Ask HN: How did you master a programming language? - Kaladin
What would you suggest to a newbie getting his feet weight into programming?
======
simonblack
Give yourself a non-trivial project. It doesn't really matter what it is,
you'll be 'building it to throw away' anyway.

Now start building it, with one hand on a good reference, and the other hand
on the Google search page.

It'll be terrible code, but you'll be learning as you go. By the time you've
built that program to your satisfaction, you'll have learned a lot.

So much so, that you will _want_ to throw that first piece of crap programming
away and to rewrite it properly.

------
juaniux
If you want something practical that you can get a job with I highly suggest
Fee Code Camp they offer various certifications including JavaScript
programming language:
[https://www.freecodecamp.org/](https://www.freecodecamp.org/)

If you just want to learn programming I suggest Python as a starting language,
there are ton's of resources and YouTube videos on the subject. Just look for
a tutorial that works for you and start there.

Biggest point, don't just read about it, type our the examples, run them. Code
here, code there, code in your sleep, the only way you'll learn is by doing.
Specially by running into problems.

I have 20+ yrs of dev experience and I still have my google page up to lookup
errors, examples, and references.

------
carapace
Those are two different questions.

> What would you suggest to a newbie getting his feet weight into programming?

Learn assembly.

(Something tidy like the AVR chip used in Arduinos: ATMega328P
microcontroller, or the PIC.)

Then learn a little about C _and the asm that it compiles into_. (Again, don't
try to learn e.g. x86. It's a monster.
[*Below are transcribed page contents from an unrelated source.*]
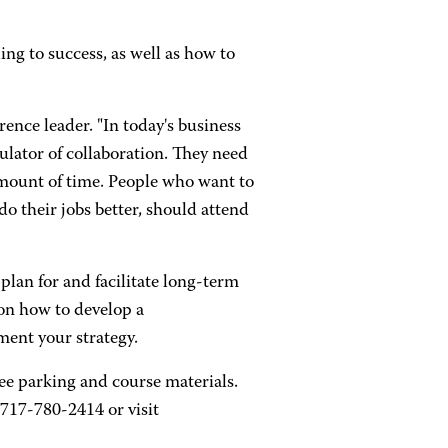
ing to success, as well as how to
ence leader. "In today's business
ulator of collaboration. They need
amount of time. People who want to
o their jobs better, should attend
plan for and facilitate long-term
 on how to develop a
ment your strategy.
ree parking and course materials.
 717-780-2414 or visit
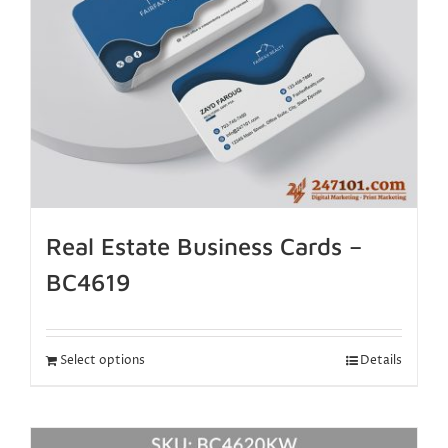
Real Estate Business Cards –
BC4619
Select options
Details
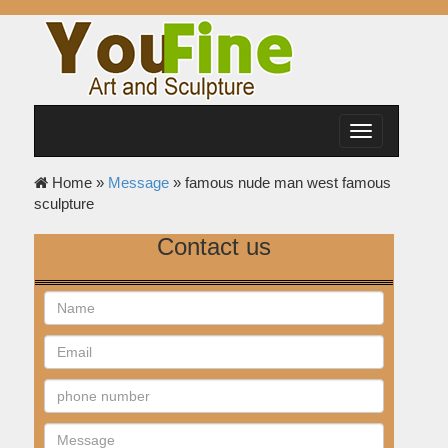
Toggle
navigation
Home »
Message
»
famous nude man west famous
sculpture
Contact us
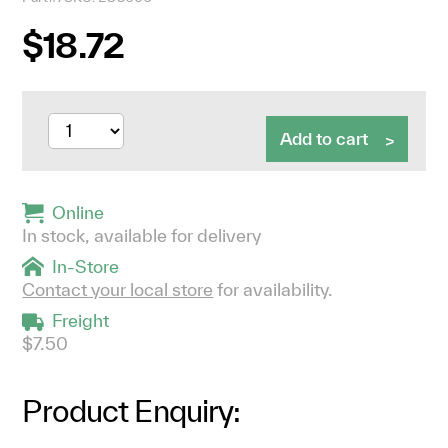
$18.72
Add to cart
Online
In stock, available for delivery
In-Store
Contact your local store
for availability.
Freight
$7.50
Product Enquiry:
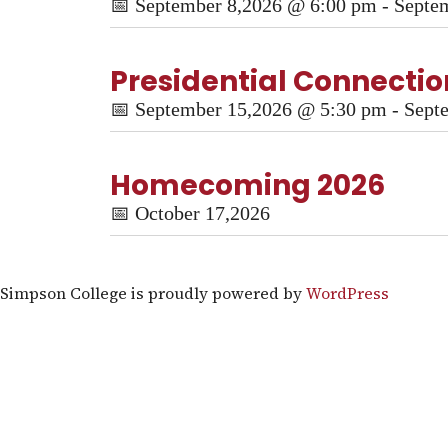
📅
September 8,2026 @ 6:00 pm - Septe
Presidential Connection
📅
September 15,2026 @ 5:30 pm - Sept
Homecoming 2026
📅
October 17,2026
Simpson College is proudly powered by
WordPress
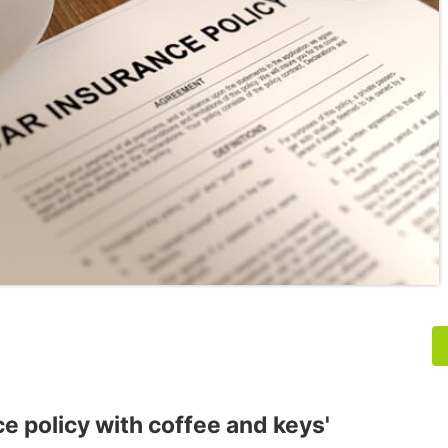
ce policy with coffee and keys'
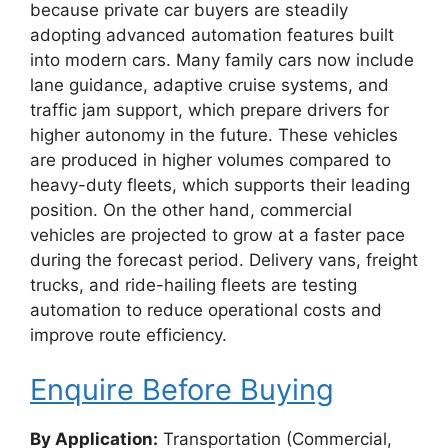
because private car buyers are steadily
adopting advanced automation features built
into modern cars. Many family cars now include
lane guidance, adaptive cruise systems, and
traffic jam support, which prepare drivers for
higher autonomy in the future. These vehicles
are produced in higher volumes compared to
heavy-duty fleets, which supports their leading
position. On the other hand, commercial
vehicles are projected to grow at a faster pace
during the forecast period. Delivery vans, freight
trucks, and ride-hailing fleets are testing
automation to reduce operational costs and
improve route efficiency.
Enquire Before Buying
By Application:
Transportation (Commercial,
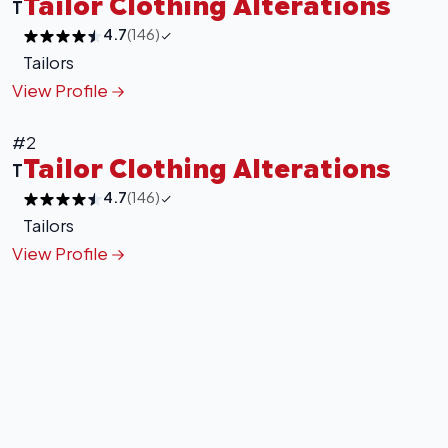
Tailor Clothing Alterations
T
4.7
(146)
Tailors
View Profile
+
−
#2
Leaflet
|
©
OpenStreetMap
contributors
Tailor Clothing Alterations
T
4.7
(146)
Tailors
View Profile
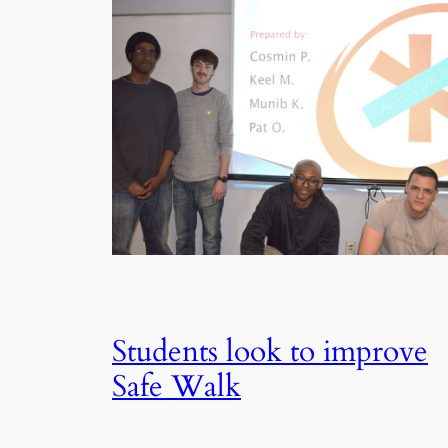
Students look to improve
Safe Walk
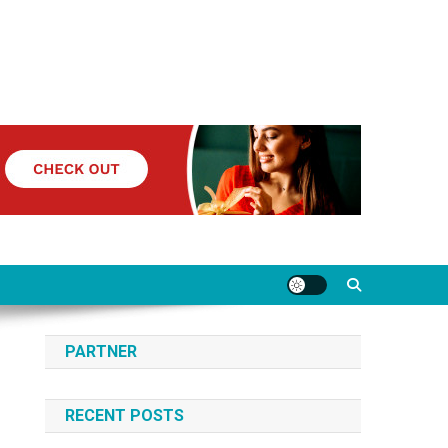
PARTNER
RECENT POSTS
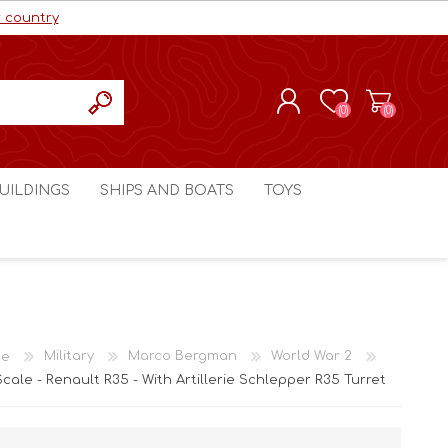
r country
(0)
(0)
REGISTER
UILDINGS
SHIPS AND BOATS
TOYS
LOG IN
ls cc
Marco Bergman
Craig's Models cc
man
Table Top Terrain
Marco Bergman
ain
3D Print Terrain
3D Print Terrain
e
Military
Marco Bergman
World War 2
Crimson Studios
World War 1
Scale - Renault R35 - With Artillerie Schlepper R35 Turret
Craig's Models cc
World War 2
3D Forge
Modern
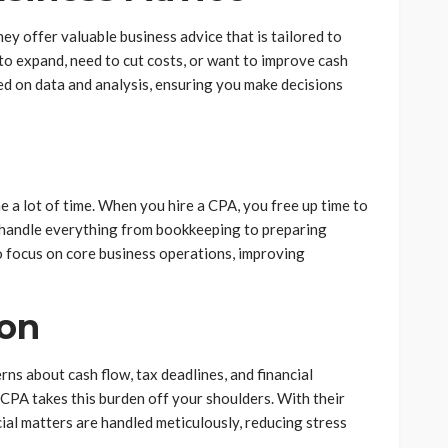
y offer valuable business advice that is tailored to
to expand, need to cut costs, or want to improve cash
sed on data and analysis, ensuring you make decisions
a lot of time. When you hire a CPA, you free up time to
handle everything from bookkeeping to preparing
to focus on core business operations, improving
ion
ns about cash flow, tax deadlines, and financial
CPA takes this burden off your shoulders. With their
cial matters are handled meticulously, reducing stress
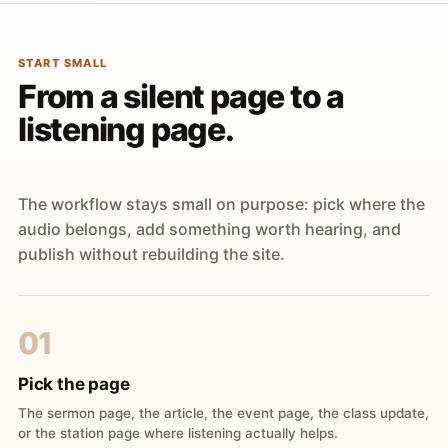
START SMALL
From a silent page to a
listening page.
The workflow stays small on purpose: pick where the
audio belongs, add something worth hearing, and
publish without rebuilding the site.
01
Pick the page
The sermon page, the article, the event page, the class update,
or the station page where listening actually helps.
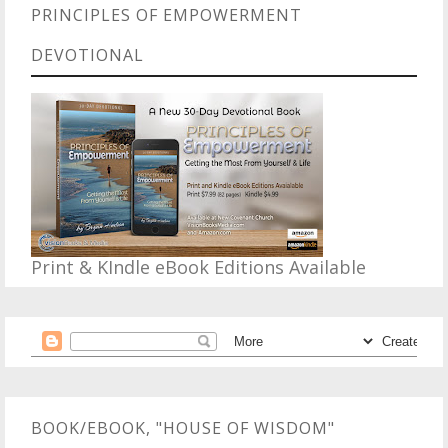
PRINCIPLES OF EMPOWERMENT
DEVOTIONAL
Print & KIndle eBook Editions Available
BOOK/EBOOK, "HOUSE OF WISDOM"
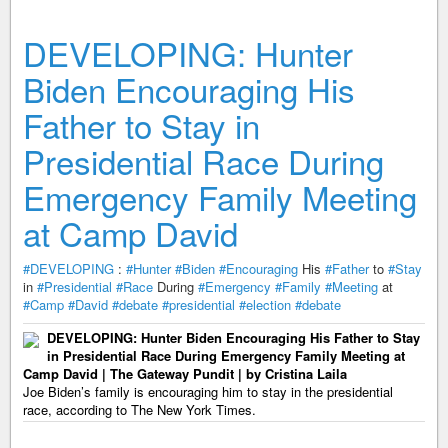
DEVELOPING: Hunter
Biden Encouraging His
Father to Stay in
Presidential Race During
Emergency Family Meeting
at Camp David
#DEVELOPING
:
#Hunter
#Biden
#Encouraging
His
#Father
to
#Stay
in
#Presidential
#Race
During
#Emergency
#Family
#Meeting
at
#Camp
#David
#debate
#presidential
#election
#debate
DEVELOPING: Hunter Biden Encouraging His Father to Stay
in Presidential Race During Emergency Family Meeting at
Camp David | The Gateway Pundit | by Cristina Laila
Joe Biden’s family is encouraging him to stay in the presidential
race, according to The New York Times.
Most C compilers can target AVR or
PIC.)

If you start at the bottom and go _up_ you'll do fine.

Do NOT start with e.g. Javascript or PHP or even Ruby or Python, it'll wreck
you.

> How did you master a programming language?

Someone once said to Yoyo Ma, "I'd give my life to play like you do." To which
he replied, "I did."

"Do it every day."

------
simonblack
For the 'feet wet' question:

Some people have suggested assembly. That would be a good idea if we were
still back in the simpler, less complex, 8-bit era of the Z80 or 6502 CPUs.

In today's world, I'd go for the "high-level assembly language" or in proper
terminology, the C programming language.

To learn that, I'd buy the book of the same name: "The C Programming Language"
by Kernighan and Ritchie.

Then follow the procedure laid out in my other comment.